As population studies began to reveal the role played by rare genetic variants in individuals’ predisposition to disease, more and more physicians now offer genetic screening to help with cancer diagnoses and medication guides. Studies of complex traits or disorders have enabled new discoveries of the genetic architectures of the autism spectrum disorders, adiponectin levels (which are linked to obesity) and height.
Rare variants also determine individual responses to drug treatment. For example, only people with lung cancer who hold certain mutations in the gene EGFR will respond to the tyrosine kinase inhibitors treatment. Moreover, approximately 6% of European people carrying HLA-B alleles have a life-threatening hypersensitivity to the antiretroviral drug abacavir, which is used to treat HIV.
To reveal more genetic impacts on diseases, many government-funded, population-scale sequencing programmes have been launched. The 1,000 genome project, the 10K project and the Icelandic genome project have greatly improved our understanding of global patterns of human genetic variations, human evolutionary history and the genetic contributions to many diseases.
More outcomes are expected soon, such as the UK’s 100,000 Genome project and other large-scale sequencing plans begun in US, Canada, France, Saudi Arabia, China, Korea and Australia that aim at sequencing from 100 to 1 million genomes.
However, as we embrace these advances in genomic medicine, we must also consider emerging problems caused by inconsistent results among underrepresented populations. Genetic research and disease treatments have traditionally been misled by biased genome datasets that are skewed by the overrepresentation of individuals from well-studied groups, such as the Caucasian population. Solving this problem calls for understanding of all genetic diversity – perhaps sequencing for all.
The sequencing race
The factor stopping us moving beyond million-level population genomics studies is the cost of sequencing. The cost per genome sequenced has been reduced from $3 billion to less than $1,000 in the past 15 years, and is expected to be further reduced by 10 times within the next five years.
The original Sanger sequencing method developed by Frederick Sanger in 1977 took weeks to sequence a short DNA fragment. A highly automatic and higher throughput, capillary-based Sanger sequencer was then invented in 1986; it enabled 96 DNA fragments to be sequenced at the same time with the read length at 1,000 base pairs and a price of less than $1 per base pair on its latest version of the sequencer.
Since 2005, the development of short-read sequencing technology (also called next generation sequencing, or NGS) has significantly reduced the cost of sequencing by thousands of times and improved the throughput on a similar scale.
In 2010, as a complement to existing low-cost short-read sequencing technology, single molecular long-read sequencers were invented.

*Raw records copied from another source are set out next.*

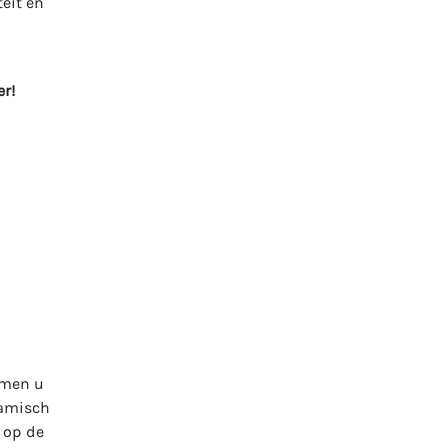
eit en
r!
emen u
namisch
 op de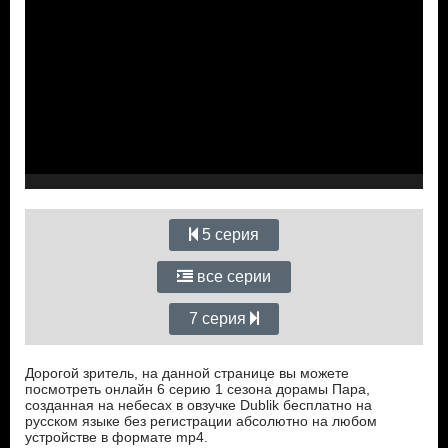
5 серия
все серии
7 серия
Дорогой зритель, на данной странице вы можете
посмотреть онлайн 6 серию 1 сезона дорамы Пара,
созданная на небесах в овзучке Dublik бесплатно на
русском языке без регистрации абсолютно на любом
устройстве в формате mp4.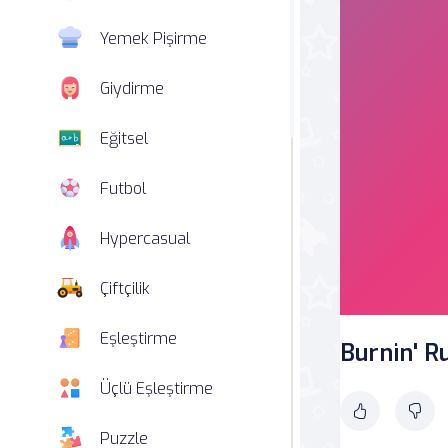
Yemek Pişirme
Giydirme
Eğitsel
Futbol
Hypercasual
Çiftçilik
Eşleştirme
Burnin' R
Üçlü Eşleştirme
Puzzle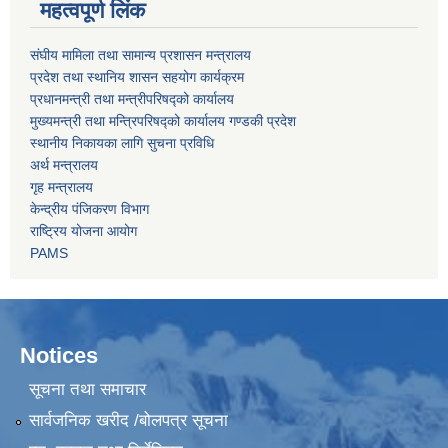
महत्वपूर्ण लिंक
संघीय मामिला तथा सामान्य प्रशासन मन्त्रालय
प्रदेश तथा स्थानिय शासन सहयोग कार्यक्रम
प्रधानमन्त्री तथा मन्त्रीपरिषद्को कार्यालय
मुख्यमन्त्री तथा मन्त्रिपरिषद्को कार्यालय गण्डकी प्रदेश
स्थानीय निकायका लागि सुचना प्रविधि
अर्थ मन्त्रालय
गृह मन्त्रालय
केन्द्रीय पंजिकरण विभाग
राष्ट्रिय योजना आयोग
PAMS
Notices
सूचना तथा समाचार
सार्वजनिक खरीद /बोलपत्र सूचना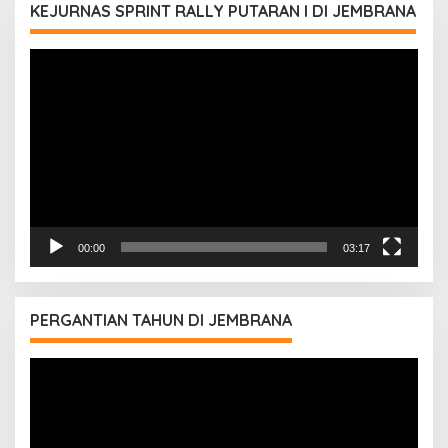
KEJURNAS SPRINT RALLY PUTARAN I DI JEMBRANA
Pemutar
Video
00:00
03:17
PERGANTIAN TAHUN DI JEMBRANA
Pemutar
Video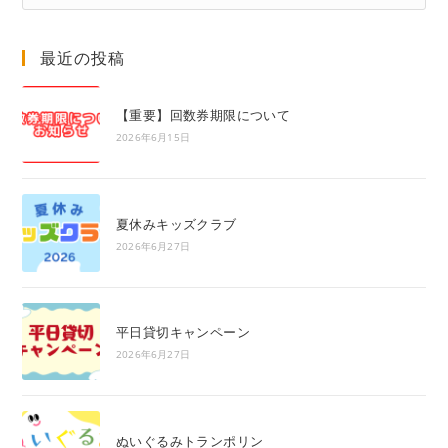
Es
to
最近の投稿
clo
the
sea
【重要】回数券期限について
pan
2026年6月15日
夏休みキッズクラブ
2026年6月27日
平日貸切キャンペーン
2026年6月27日
ぬいぐるみトランポリン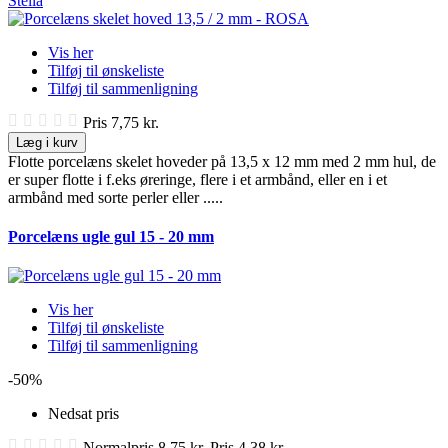
Stella
Vis her
Tilføj til ønskeliste
Tilføj til sammenligning
Pris
7,75 kr.
Læg i kurv
Flotte porcelæns skelet hoveder på 13,5 x 12 mm med 2 mm hul, de
er super flotte i f.eks øreringe, flere i et armbånd, eller en i et
armbånd med sorte perler eller .....
Porcelæns ugle gul 15 - 20 mm
Vis her
Tilføj til ønskeliste
Tilføj til sammenligning
-50%
Nedsat pris
Normalpris
8,75 kr.
Pris
4,38 kr.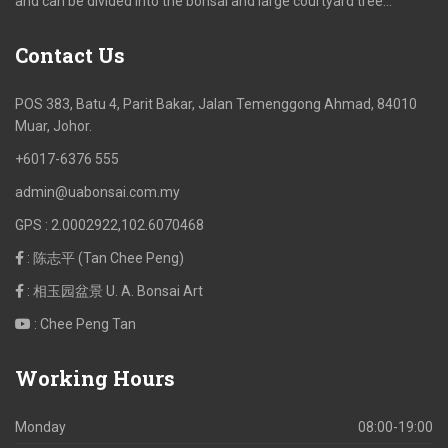
and can be divided into the bonsai and large courtyard tree…
Contact
Us
POS 383, Batu 4, Parit Bakar, Jalan Temenggong Ahmad, 84010
Muar, Johor.
+6017-6376 555
admin@uabonsai.com.my
GPS : 2.0002922,102.6070468
: 陈志平 (Tan Chee Peng)
: 相玉园盆景 U. A. Bonsai Art
: Chee Peng Tan
Working
Hours
Monday
08:00-19:00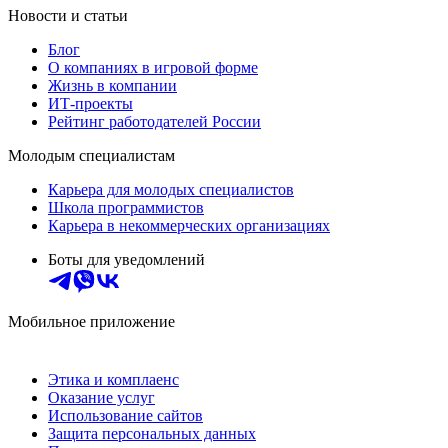
Новости и статьи
Блог
О компаниях в игровой форме
Жизнь в компании
ИТ-проекты
Рейтинг работодателей России
Молодым специалистам
Карьера для молодых специалистов
Школа программистов
Карьера в некоммерческих организациях
Боты для уведомлений
Мобильное приложение
Этика и комплаенс
Оказание услуг
Использование сайтов
Защита персональных данных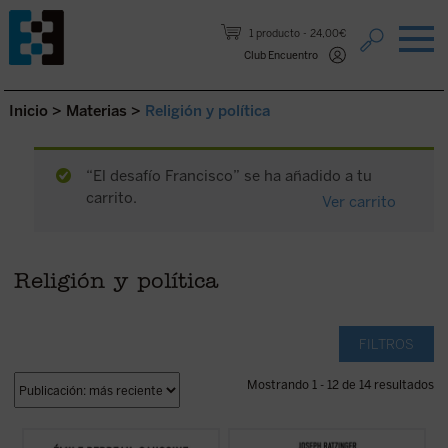
Saltar al contenido.
1 producto
24,00€
Club Encuentro
Inicio
>
Materias
>
Religión y política
“El desafío Francisco” se ha añadido a tu
carrito.
Ver carrito
Religión y política
FILTROS
Mostrando 1 - 12 de 14 resultados
Catolicismo y democracia
recorre la
El propósito de este libro no es otro que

These can read 10,000 base pair DNA fragments, which can improve the sequencing coverage in regions of the genome previously inaccessible or difficult to analyse with short-read sequencers.
Due to the nature of the technology, however, long-read sequencers are limited in both efficiency and automation, while lower costs and higher throughputs can be achieved with short-read sequencers. The recent rapid development of image sensors has gone a long way to solving the efficiency problem, while developments in the field of AI and robotics are addressing the automation gap. We envision that the blossoming of technology within the genomics field will continue to push the frontier for ‘sequencing for all’ at affordable prices.
As the foundation of life information, our genome plays a very important role in our health management, disease diagnosis and treatment. The accumulation of genomic big data will enable greater understanding of all aspects of health and disease. We believe that genome sequencing will become part of everyone’s life. Everyone should get their own genomes sequenced. So, when will you have your genome sequenced?